At this moment, I am working on another project with visuals collaborating with animator Christopher Hinton. In it, both sound and image will be fixed in prior to performance but I will have freedom in time to shift both as I play. During performance of this new work, images will be revealed in layers at chosen moments. This visual layering mirrors the ability of the piano, an instrument with a huge range of pitch and dynamics, to layer sound. Significant moments and transitions, musical and visual, will be articulated in sound and image.

Eve Egoyan

You are also a composer yourself. Is your Armenian heritage somehow reflected in your work?

So far I have woven together only one work based on Armenian folkloric songs, Ghosts beneath my Fingertips (for Viva). I allowed myself to go through many songs and pick, entirely subjectively, what I felt sounded “Armenian.” I wrote this piece before I visited Armenia. It expresses a longing of place, imagined and never experienced. Sounds of selected traditional Armenian instruments are also sometimes revealed as I play.

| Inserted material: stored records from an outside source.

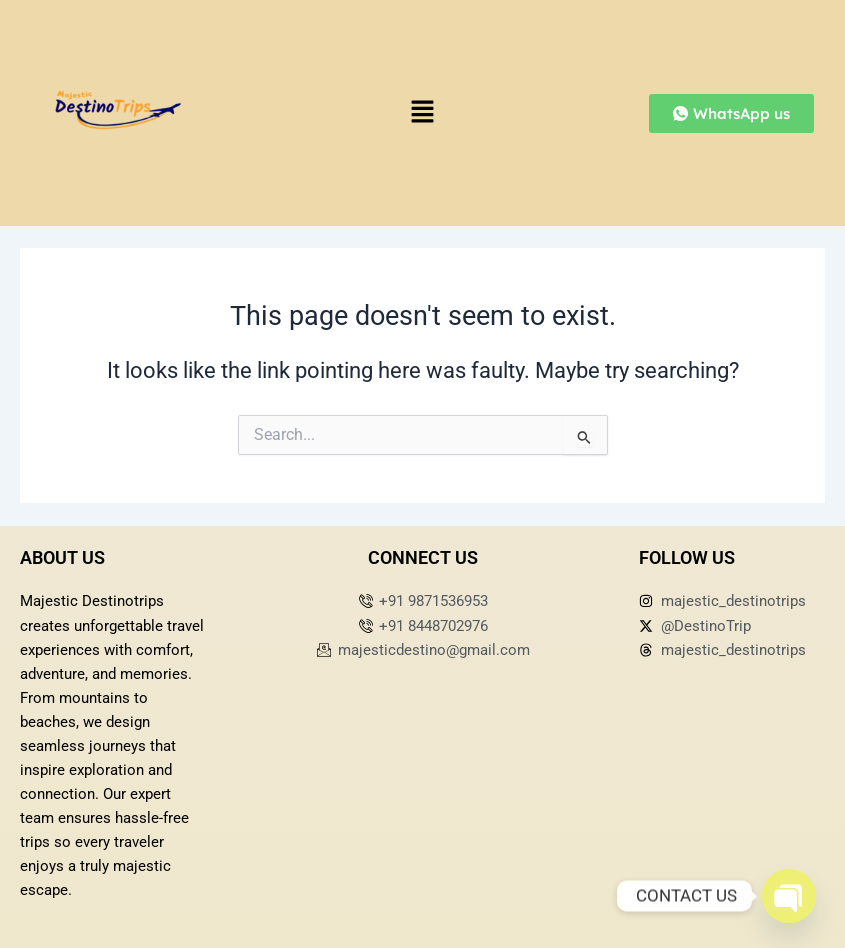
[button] (422, 113)
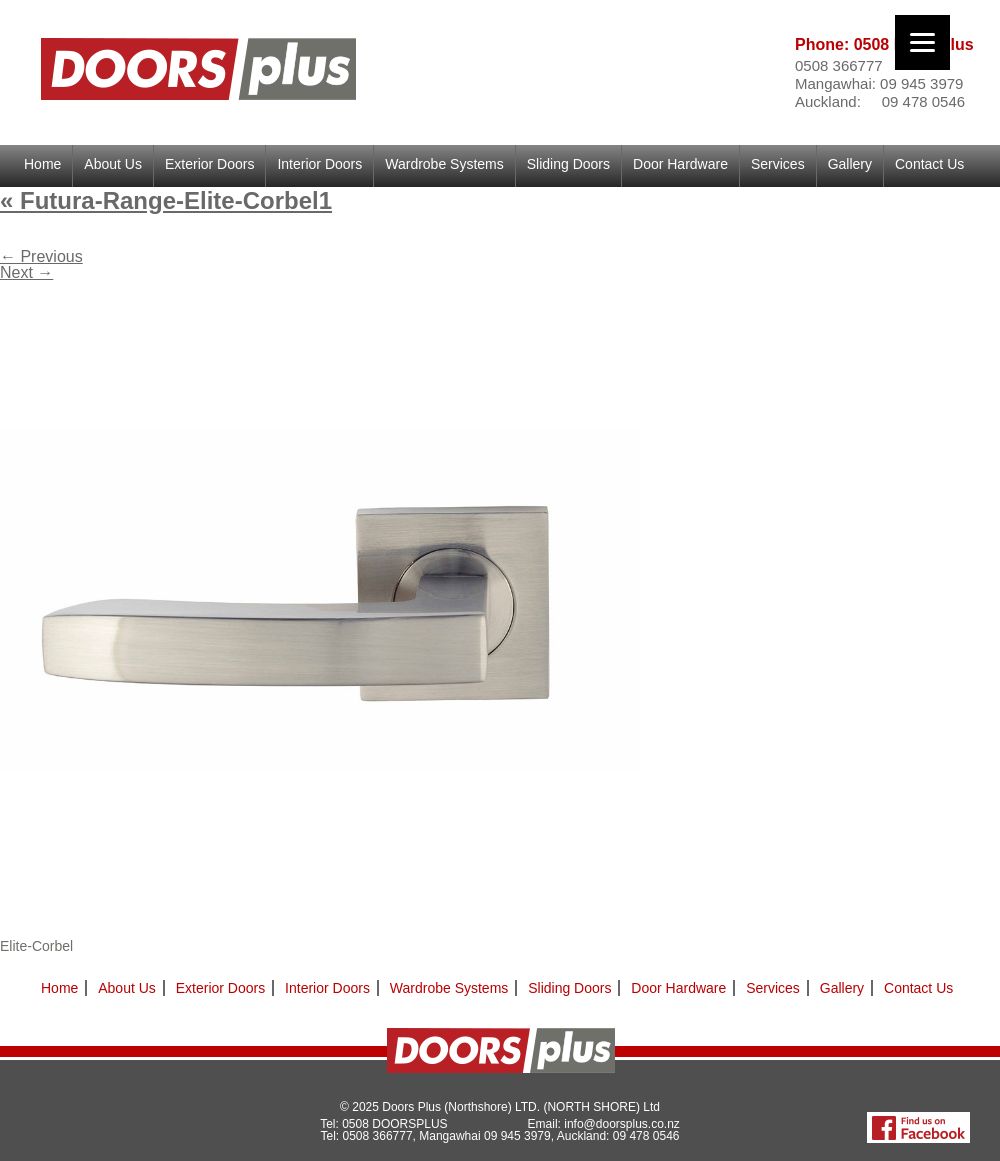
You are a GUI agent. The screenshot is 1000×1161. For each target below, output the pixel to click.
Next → (26, 272)
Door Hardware (680, 164)
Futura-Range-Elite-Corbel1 (166, 200)
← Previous (41, 256)
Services (778, 164)
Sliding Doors (568, 164)
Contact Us (929, 164)
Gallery (850, 164)
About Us (113, 164)
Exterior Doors (209, 164)
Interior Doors (319, 164)
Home (42, 164)
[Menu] (922, 42)
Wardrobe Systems (444, 164)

Now a new generation of Armenian composers gradually are being introduced to international circles – did you have any chance to get acquainted with their works?

I am in the process of getting acquainted with their works, both within Armenia and beyond. As an interpreter (not a creator) who is committed to performing works by living composers, it is my duty to look for artistic soul mates. I am not just a craftsperson who learns the work but also the communicator who presents new work to my audiences. Performing new works, pieces that have never been heard before, is a very delicate dialogue with one’s listeners. For me, my performance must be fully invested in order for my audience to feel ready and open to enter the language of an unfamiliar composer. This is unlike, for example, hearing a work by Beethoven whose musical language we are already familiar with.

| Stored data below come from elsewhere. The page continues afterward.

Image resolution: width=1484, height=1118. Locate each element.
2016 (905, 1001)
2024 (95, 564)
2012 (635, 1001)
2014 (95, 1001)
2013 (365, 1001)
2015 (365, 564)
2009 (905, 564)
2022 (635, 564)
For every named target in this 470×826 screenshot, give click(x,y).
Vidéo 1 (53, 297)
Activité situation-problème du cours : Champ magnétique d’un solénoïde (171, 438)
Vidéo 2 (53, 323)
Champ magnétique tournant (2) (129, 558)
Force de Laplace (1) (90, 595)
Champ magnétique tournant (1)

For many diasporan Armenians visiting Armenia is a kind of pilgrimage. For some it is like returning home. For a few it is just a tourism. How was your experience?

My recent and first visit to Yerevan was only two-weeks-long. During that time, often alongside my dear friend — the remarkable musician and scholar Gascia Ouzounian — I combined meetings, musical and artistic explorations of Yerevan, and a few visits to exquisite historical sites. I had an amazing time. Everyone I met was beyond inviting and warm towards me, a stranger to their city. I loved my experience of Yerevan, its environs and the people I met. I am very grateful to the introductions that were made for me prior to my visit by the wonderful journalist Meri Musinyan and others.

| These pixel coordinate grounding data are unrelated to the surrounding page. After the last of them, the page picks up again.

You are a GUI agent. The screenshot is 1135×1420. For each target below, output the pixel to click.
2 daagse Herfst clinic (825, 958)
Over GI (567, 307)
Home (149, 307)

I am intrigued by Armenia and need to return someday. I need to unravel what Armenia is for me, its past and its present. I am still finding my way between longing and belonging. I have the strong desire to walk. I want to experience the land more fully, its geography, the smell of the air, the sound of the place and allow myself feel whatever I feel.

And what are your plans after Armenia?

As a composer, I have just travelled back from Vancouver where I recorded an album with electronic musician Mauricio Pauly where my acoustic/augmented piano met his electronic sound world. We will be releasing a disc of this collaboration. I continue to work with the animator I mentioned previously. I have requests to create sound in collaboration with visual artists for installations and an invitation to write and perform a new piece for an ensemble in Montreal, Canada.

As an interpreter, I am developing programs mixing the music of Erik Satie and works by living composers who meet his aesthetic. Of course, I continue to refine my Armenian concert program with composers from Yerevan and the diaspora. I hope to perform this program in Canada and abroad.

While I was in Yerevan, I did receive invitations to improvise, create and perform.  I am not sure how to make these happen right now as my first visit was supported by funding from the Canada Council for the Arts.

I wonder whether Armenians in Armenia would be interested in my work. I also wonder what context would be the best way for me to share my world if they were curious to experience it?

Armenia is very far away, geographically. If it were closer to where I live, I would be there again in a second.